Even conservatives who are generally skeptical of “big government” and rarely reluctant to criticize its representatives tend to make an exception for public employees who wear uniforms and carry guns. That soft spot for armed agents of the state is not just philosophically inconsistent, writes Jacob Sullum, but it is empirically unjustified, too—as two recent studies of police behavior show. While one of the studies casts doubt on the claim that cops are quicker to shoot blacks than whites, they both confirm that encounters with police are racially skewed in ways that are hard to justify—a troubling pattern that is closely correlated with the war on drugs.

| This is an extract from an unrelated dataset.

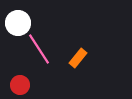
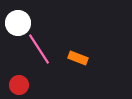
orange rectangle: rotated 72 degrees clockwise
red circle: moved 1 px left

Conservatives who are inclined to dismiss the significance of disparities like these should listen to Tim Scott, one of two blacks and the only black Republican in the U.S. Senate. A couple of weeks ago, Scott told his colleagues about some of his own experiences with the special scrutiny that black men tend to receive, including seven traffic stops within a single year when he was already an elected official, exclusion from a political event to which four white companions were admitted, and demands for identification on Capitol Hill after he was elected to the Senate.
“There’s absolutely nothing more frustrating, more damaging to your soul, than when you know you’re following the rules and being treated like you are not,” he said, quoting a former staff member who replaced his Chrysler 300 with a less fancy car after it repeatedly attracted police attention. “I do not know many African-American men who do not have a very similar story to tell.”